- **To do**
Copy out the data exactly, leaving the pictures behind.

Saved data entries:

·····

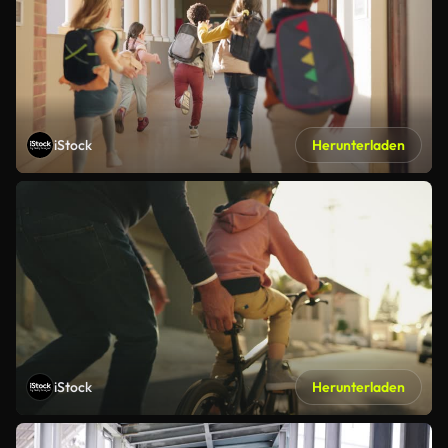
iStock
Herunterladen
iStock
Herunterladen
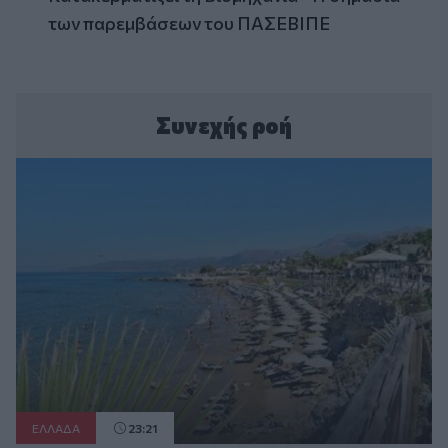
των παρεμβάσεων του ΠΑΣΕΒΙΠΕ
Συνεχής ροή
ΕΛΛAΔΑ
23:21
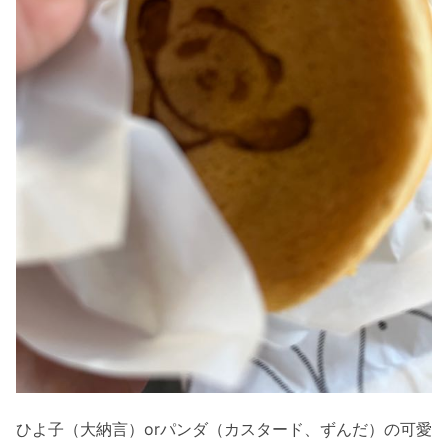
ひよ子（大納言）orパンダ（カスタード、ずんだ）の可愛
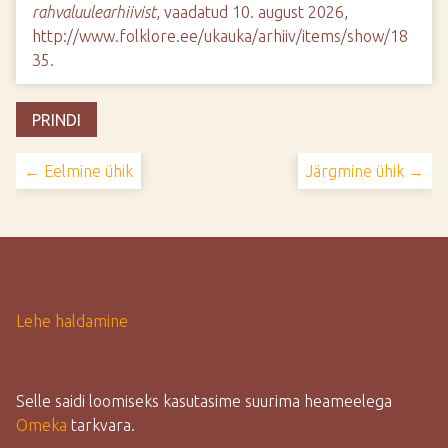
rahvaluulearhiivist
, vaadatud 10. august 2026,
http://www.folklore.ee/ukauka/arhiiv/items/show/18
35
.
PRINDI
← Eelmine ühik
Järgmine ühik →
Lehe haldamine
Selle saidi loomiseks kasutasime suurima heameelega
Omeka
tarkvara.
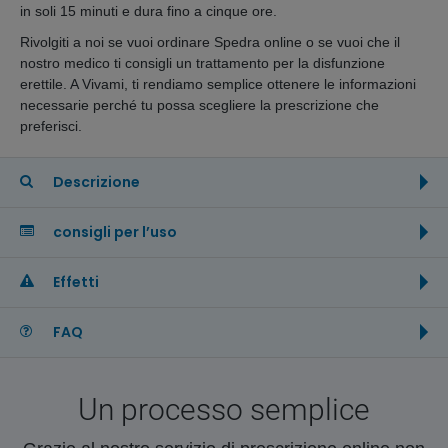
in soli 15 minuti e dura fino a cinque ore.
Rivolgiti a noi se vuoi ordinare Spedra online o se vuoi che il
nostro medico ti consigli un trattamento per la disfunzione
erettile. A Vivami, ti rendiamo semplice ottenere le informazioni
necessarie perché tu possa scegliere la prescrizione che
preferisci.
Descrizione
consigli per l’uso
Effetti
FAQ
Un processo semplice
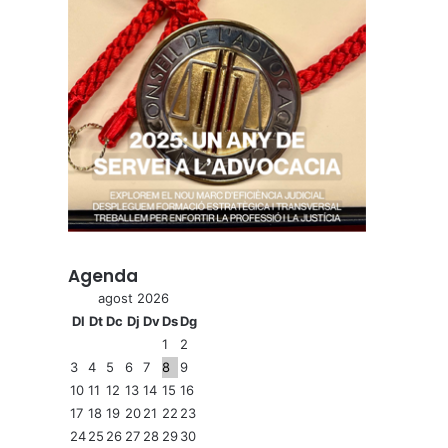
Agenda
agost 2026
Dl
Dt
Dc
Dj
Dv
Ds
Dg
1
2
3
4
5
6
7
8
9
10
11
12
13
14
15
16
17
18
19
20
21
22
23
24
25
26
27
28
29
30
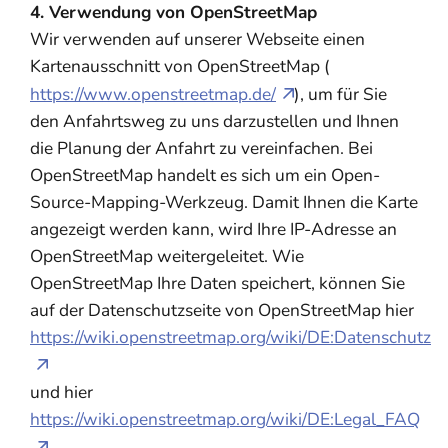
4. Verwendung von OpenStreetMap
Wir verwenden auf unserer Webseite einen
Kartenausschnitt von OpenStreetMap (
https://www.openstreetmap.de/
), um für Sie
den Anfahrtsweg zu uns darzustellen und Ihnen
die Planung der Anfahrt zu vereinfachen. Bei
OpenStreetMap handelt es sich um ein Open-
Source-Mapping-Werkzeug. Damit Ihnen die Karte
angezeigt werden kann, wird Ihre IP-Adresse an
OpenStreetMap weitergeleitet. Wie
OpenStreetMap Ihre Daten speichert, können Sie
auf der Datenschutzseite von OpenStreetMap hier
https://wiki.openstreetmap.org/wiki/DE:Datenschutz
und hier
https://wiki.openstreetmap.org/wiki/DE:Legal_FAQ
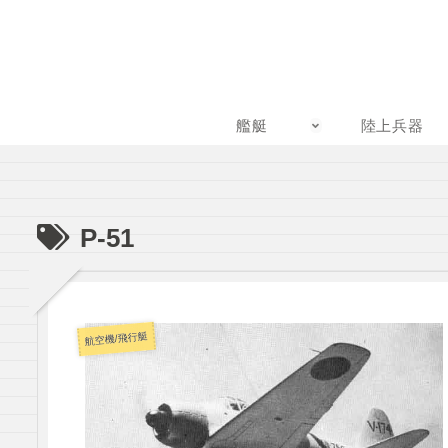
艦艇
陸上兵器
P-51
航空機/飛行艇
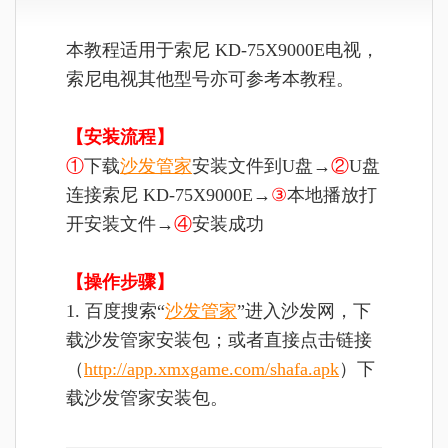
本教程适用于索尼 KD-75X9000E电视，
索尼电视其他型号亦可参考本教程。
【安装流程】
①
下载
沙发管家
安装文件到U盘→
②
U盘
连接索尼 KD-75X9000E→
③
本地播放打
开安装文件→
④
安装成功
【操作步骤】
1. 百度搜索“
沙发管家
”进入沙发网，下
载沙发管家安装包；或者直接点击链接
（
http://app.xmxgame.com/shafa.apk
）下
载沙发管家安装包。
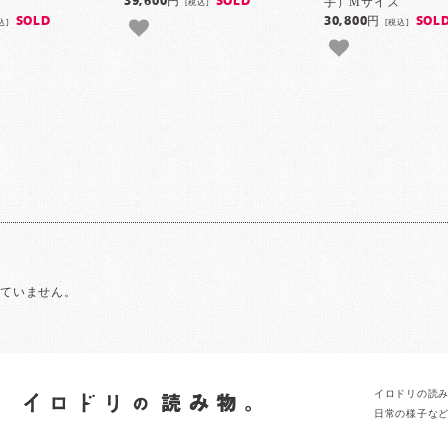
手）Mサイズ
39,600円
SOLD
[税込]
SOLD
30,800円
SOL
込]
[税込]
れていません。
イロドリの読
日常の様子な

·····

- **Written response**
iStock
Herunterladen
iStock
Herunterladen
των παρεμβάσεων του ΠΑΣΕΒΙΠΕ
Συνεχής ροή
ΕΛΛAΔΑ
23:21
ひよ子（大納言）orパンダ（カスタード、ずんだ）の可愛
rahvaluulearhiivist
, vaadatud 10. august 2026,
http://www.folklore.ee/ukauka/arhiiv/items/show/18
35
.
PRINDI
← Eelmine ühik
Järgmine ühik →
Lehe haldamine
Selle saidi loomiseks kasutasime suurima heameelega
Omeka
tarkvara.
in soli 15 minuti e dura fino a cinque ore.
Rivolgiti a noi se vuoi ordinare Spedra online o se vuoi che il
nostro medico ti consigli un trattamento per la disfunzione
erettile. A Vivami, ti rendiamo semplice ottenere le informazioni
necessarie perché tu possa scegliere la prescrizione che
preferisci.
Descrizione
consigli per l’uso
Effetti
FAQ
Un processo semplice
Agenda
agost 2026
Dl
Dt
Dc
Dj
Dv
Ds
Dg
1
2
3
4
5
6
7
8
9
10
11
12
13
14
15
16
17
18
19
20
21
22
23
24
25
26
27
28
29
30
4. Verwendung von OpenStreetMap
Wir verwenden auf unserer Webseite einen
Kartenausschnitt von OpenStreetMap (
https://www.openstreetmap.de/
), um für Sie
den Anfahrtsweg zu uns darzustellen und Ihnen
die Planung der Anfahrt zu vereinfachen. Bei
OpenStreetMap handelt es sich um ein Open-
Source-Mapping-Werkzeug. Damit Ihnen die Karte
angezeigt werden kann, wird Ihre IP-Adresse an
OpenStreetMap weitergeleitet. Wie
OpenStreetMap Ihre Daten speichert, können Sie
auf der Datenschutzseite von OpenStreetMap hier
https://wiki.openstreetmap.org/wiki/DE:Datenschutz
und hier
https://wiki.openstreetmap.org/wiki/DE:Legal_FAQ
艦艇
陸上兵器
P-51
航空機/飛行艇
本教程适用于索尼 KD-75X9000E电视，
索尼电视其他型号亦可参考本教程。
【安装流程】
①
下载
沙发管家
安装文件到U盘→
②
U盘
连接索尼 KD-75X9000E→
③
本地播放打
开安装文件→
④
安装成功
【操作步骤】
1. 百度搜索“
沙发管家
”进入沙发网，下
载沙发管家安装包；或者直接点击链接
（
http://app.xmxgame.com/shafa.apk
）下
载沙发管家安装包。
手）Mサイズ
39,600円
SOLD
[税込]
SOLD
30,800円
SOL
込]
[税込]
れていません。
イロドリの読
日常の様子な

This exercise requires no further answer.